Shailja: Why would the army come here all the way from Delhi?
Didi: In those days, emperors and kings, played such tricks. They tried to make smaller kingdoms a part of their own kingdom. This was done sometimes by friendship, sometimes by flattery, or even by marriage between families. And when nothing else worked, they also attacked them!
Kalyani: Why is it that Aurangzeb’s army could not get into the fort? He had so many soldiers and big guns.
Shailja: Didn’t you see these strong thick walls? In the map there is a long deep ditch (pit) along the wall. How could the army enter?
Shreedhar: If the army tried to come from a different side, then the soldiers in the bastions would have seen it from a distance. No wonder it was difficult to attack the fort!
Kalyani: Imagine! The army is coming on horses and elephants, with all their guns. Here, the Sultan's army stands fully prepared.
Shailja: Oh no!
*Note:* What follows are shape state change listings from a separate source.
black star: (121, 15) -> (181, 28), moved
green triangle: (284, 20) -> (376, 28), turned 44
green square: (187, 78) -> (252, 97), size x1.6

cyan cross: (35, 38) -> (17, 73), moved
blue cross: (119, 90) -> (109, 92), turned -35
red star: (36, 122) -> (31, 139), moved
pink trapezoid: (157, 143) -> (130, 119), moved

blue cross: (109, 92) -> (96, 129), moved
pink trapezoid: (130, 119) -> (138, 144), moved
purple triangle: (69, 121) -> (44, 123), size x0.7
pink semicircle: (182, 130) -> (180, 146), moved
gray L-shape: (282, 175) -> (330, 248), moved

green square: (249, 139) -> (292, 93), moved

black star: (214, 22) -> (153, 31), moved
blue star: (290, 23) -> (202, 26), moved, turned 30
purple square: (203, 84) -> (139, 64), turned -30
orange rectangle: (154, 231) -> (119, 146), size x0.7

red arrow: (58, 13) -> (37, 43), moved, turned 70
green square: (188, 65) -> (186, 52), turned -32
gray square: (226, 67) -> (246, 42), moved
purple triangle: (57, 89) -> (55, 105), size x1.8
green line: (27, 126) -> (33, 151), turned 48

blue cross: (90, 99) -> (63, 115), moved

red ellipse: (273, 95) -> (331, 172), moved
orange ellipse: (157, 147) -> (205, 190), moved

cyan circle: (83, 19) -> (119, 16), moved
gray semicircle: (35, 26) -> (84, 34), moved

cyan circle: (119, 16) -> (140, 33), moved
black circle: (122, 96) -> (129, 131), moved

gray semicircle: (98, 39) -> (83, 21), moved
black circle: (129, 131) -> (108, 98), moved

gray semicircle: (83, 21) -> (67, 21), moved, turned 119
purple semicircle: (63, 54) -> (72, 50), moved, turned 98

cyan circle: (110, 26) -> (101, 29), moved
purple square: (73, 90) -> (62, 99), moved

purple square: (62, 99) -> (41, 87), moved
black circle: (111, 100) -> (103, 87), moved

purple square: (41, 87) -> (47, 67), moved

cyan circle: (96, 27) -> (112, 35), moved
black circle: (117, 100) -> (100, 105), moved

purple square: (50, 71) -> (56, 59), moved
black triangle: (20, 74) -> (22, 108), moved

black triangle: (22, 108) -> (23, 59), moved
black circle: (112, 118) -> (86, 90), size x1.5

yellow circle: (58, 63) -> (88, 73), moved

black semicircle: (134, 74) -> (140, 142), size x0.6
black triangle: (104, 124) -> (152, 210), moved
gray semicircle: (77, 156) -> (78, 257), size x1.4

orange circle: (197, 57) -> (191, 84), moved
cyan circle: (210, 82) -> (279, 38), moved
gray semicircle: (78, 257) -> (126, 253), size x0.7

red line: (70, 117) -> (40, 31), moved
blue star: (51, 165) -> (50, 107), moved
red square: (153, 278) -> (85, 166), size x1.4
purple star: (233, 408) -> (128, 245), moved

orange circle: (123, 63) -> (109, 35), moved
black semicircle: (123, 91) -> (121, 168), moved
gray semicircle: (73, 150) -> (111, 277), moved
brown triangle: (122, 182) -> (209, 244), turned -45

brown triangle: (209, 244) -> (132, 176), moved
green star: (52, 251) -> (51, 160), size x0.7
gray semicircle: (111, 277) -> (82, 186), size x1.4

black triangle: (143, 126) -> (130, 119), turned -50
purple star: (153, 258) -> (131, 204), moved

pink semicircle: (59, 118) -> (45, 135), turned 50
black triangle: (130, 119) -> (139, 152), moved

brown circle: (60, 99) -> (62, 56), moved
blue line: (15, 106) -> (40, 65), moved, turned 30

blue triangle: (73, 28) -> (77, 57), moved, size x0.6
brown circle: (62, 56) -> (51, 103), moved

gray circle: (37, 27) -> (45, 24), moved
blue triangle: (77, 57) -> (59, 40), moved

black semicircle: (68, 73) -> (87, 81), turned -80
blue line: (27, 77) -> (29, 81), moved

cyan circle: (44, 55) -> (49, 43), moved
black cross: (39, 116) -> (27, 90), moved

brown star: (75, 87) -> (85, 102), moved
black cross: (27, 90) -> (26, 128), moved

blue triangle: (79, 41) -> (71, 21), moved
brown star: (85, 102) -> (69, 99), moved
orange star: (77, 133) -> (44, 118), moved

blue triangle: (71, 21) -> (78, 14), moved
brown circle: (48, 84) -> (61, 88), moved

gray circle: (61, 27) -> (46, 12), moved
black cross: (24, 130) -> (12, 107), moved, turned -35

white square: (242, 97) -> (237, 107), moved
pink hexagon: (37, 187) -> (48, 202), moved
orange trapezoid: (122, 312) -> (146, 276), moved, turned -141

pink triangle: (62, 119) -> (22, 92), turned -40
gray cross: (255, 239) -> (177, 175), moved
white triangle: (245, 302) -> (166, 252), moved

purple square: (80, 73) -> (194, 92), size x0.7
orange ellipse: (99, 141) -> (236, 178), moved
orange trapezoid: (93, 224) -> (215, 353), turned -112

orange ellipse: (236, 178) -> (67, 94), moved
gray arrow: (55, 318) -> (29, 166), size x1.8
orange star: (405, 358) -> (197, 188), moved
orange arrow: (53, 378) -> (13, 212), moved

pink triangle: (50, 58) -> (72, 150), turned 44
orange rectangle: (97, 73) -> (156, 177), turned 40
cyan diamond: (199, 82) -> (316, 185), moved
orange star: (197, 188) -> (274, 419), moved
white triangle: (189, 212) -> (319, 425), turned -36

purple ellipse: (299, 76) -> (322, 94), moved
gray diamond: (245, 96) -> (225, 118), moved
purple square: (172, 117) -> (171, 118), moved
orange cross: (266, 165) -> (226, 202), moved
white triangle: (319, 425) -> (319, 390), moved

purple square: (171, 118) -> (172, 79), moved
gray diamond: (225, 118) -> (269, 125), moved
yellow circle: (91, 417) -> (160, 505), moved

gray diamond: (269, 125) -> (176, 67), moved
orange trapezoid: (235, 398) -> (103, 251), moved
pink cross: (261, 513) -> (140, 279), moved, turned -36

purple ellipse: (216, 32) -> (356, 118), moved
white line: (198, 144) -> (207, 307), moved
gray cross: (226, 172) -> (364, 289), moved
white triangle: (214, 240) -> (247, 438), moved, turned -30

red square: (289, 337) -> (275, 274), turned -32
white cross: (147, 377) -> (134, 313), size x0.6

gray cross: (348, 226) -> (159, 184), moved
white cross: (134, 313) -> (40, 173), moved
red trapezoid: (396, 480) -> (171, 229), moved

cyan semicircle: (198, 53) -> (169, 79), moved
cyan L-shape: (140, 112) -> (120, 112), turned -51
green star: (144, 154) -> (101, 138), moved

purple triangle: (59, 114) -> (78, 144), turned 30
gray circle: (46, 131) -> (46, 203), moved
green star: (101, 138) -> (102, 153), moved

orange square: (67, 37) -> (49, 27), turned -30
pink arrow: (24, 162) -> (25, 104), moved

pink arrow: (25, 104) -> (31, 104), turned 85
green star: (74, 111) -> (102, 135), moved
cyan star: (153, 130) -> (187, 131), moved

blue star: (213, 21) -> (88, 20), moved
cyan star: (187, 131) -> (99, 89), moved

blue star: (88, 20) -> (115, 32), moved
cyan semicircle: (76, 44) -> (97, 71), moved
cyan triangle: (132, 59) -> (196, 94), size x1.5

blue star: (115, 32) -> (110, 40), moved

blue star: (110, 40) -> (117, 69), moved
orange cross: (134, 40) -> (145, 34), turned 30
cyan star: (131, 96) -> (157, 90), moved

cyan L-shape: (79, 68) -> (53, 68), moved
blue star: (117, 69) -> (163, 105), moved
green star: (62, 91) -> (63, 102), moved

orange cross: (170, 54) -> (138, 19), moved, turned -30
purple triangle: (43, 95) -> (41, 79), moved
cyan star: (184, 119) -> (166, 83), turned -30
How many people and soldiers on both the sides must have been killed in all this fighting? Why do people attack and have wars?
Shreedhar: Guns and cannons are things of the past now. These days many countries have nuclear bombs. A single bomb can cause so much destruction!
When there was no telephone:
Didi asked us to wait at the king's palace. She herself went to Fateh Darwaza. A while later we heard Didi’s voice, “Alert! I am Sultan Abul Hassan. I am very fond of music and Kuchipudi dance.” We all laughed. We were surprised how didi’s voice could be heard from so far. She later told us that if you stand at Fateh Darwaza whatever you speak can be heard at the king’s palace.
Arrangements for water:
The picture shown here is made after seeing a very old painting of
those times. Can you think why bullocks have been used here? Use your hand movement to show in which direction the drum attached
to the rod moves when the bullocks move. In which direction would the ‘toothed wheel’ move?
Look, this pole shown under the ground joins with another
wheel which has a number of pots on it.
Now imagine, how would this garland of pots lift water from the well?
Do you now get some idea about how the tanks could have been filled by lifting water from the wells? Even today we can see clay pipes in the walls of the fort. These pipes would have been used to carry water to different places in the palace.
What a sad sight!
Talking, whistling and listening to our own echo we were walking
through this mehrab (arch).
Shreedhar: Oh! The breeze feels so cool in this tunnel.
Shailja: It was written that soldiers stayed here.
Shreedhar: See this board, but look what the wall is like!
Shailja: Oh! Think how this wall has seen thousands of years go by. It has seen kings and queens, horses and elephants, war and peace... But we have spoilt it in just a few years.
Kalyani: I don’t understand, what kind of fun do people get in writing their names all over the place like this?
Close your eyes and go back in time!
Imagine that you are in those days when there was a busy town inside Golconda. Think about the questions given below and discuss in class. You could even put up a play.
What is the Sultan doing in the palace? What kind of clothes is he wearing? What dishes are being offered to him? But why does he seem so worried? And in what language is he talking?
Going to the museum:
After seeing Golconda, the children also went to a museum in Hyderabad. Many old items are kept there. Many things were found when the place around Golconda was dug – like pots, jewellery, swords, etc.
Shailja: Oh! Why are these broken pieces of pots kept in the almirah? See that small plate made of bronze. That blue piece seems to be made of ceramic (clay).
Didi : It is through all these things that we come to know how people of those times lived, what they used and what things they made. If all these would not have been kept here, how would you know so much about those times?
Make your own museum:
Rajni teaches in a Government school in Mallapuram district in Kerala. Together with the children of her class, she has collected many old things from all the houses. Like old walking sticks, locks, umbrellas, wooden slippers (khadaun), pots, etc.
They also saw what these things look like today. Rajni and the children put up an exhibition, which people from the neighbourhood came to see. You could also do this.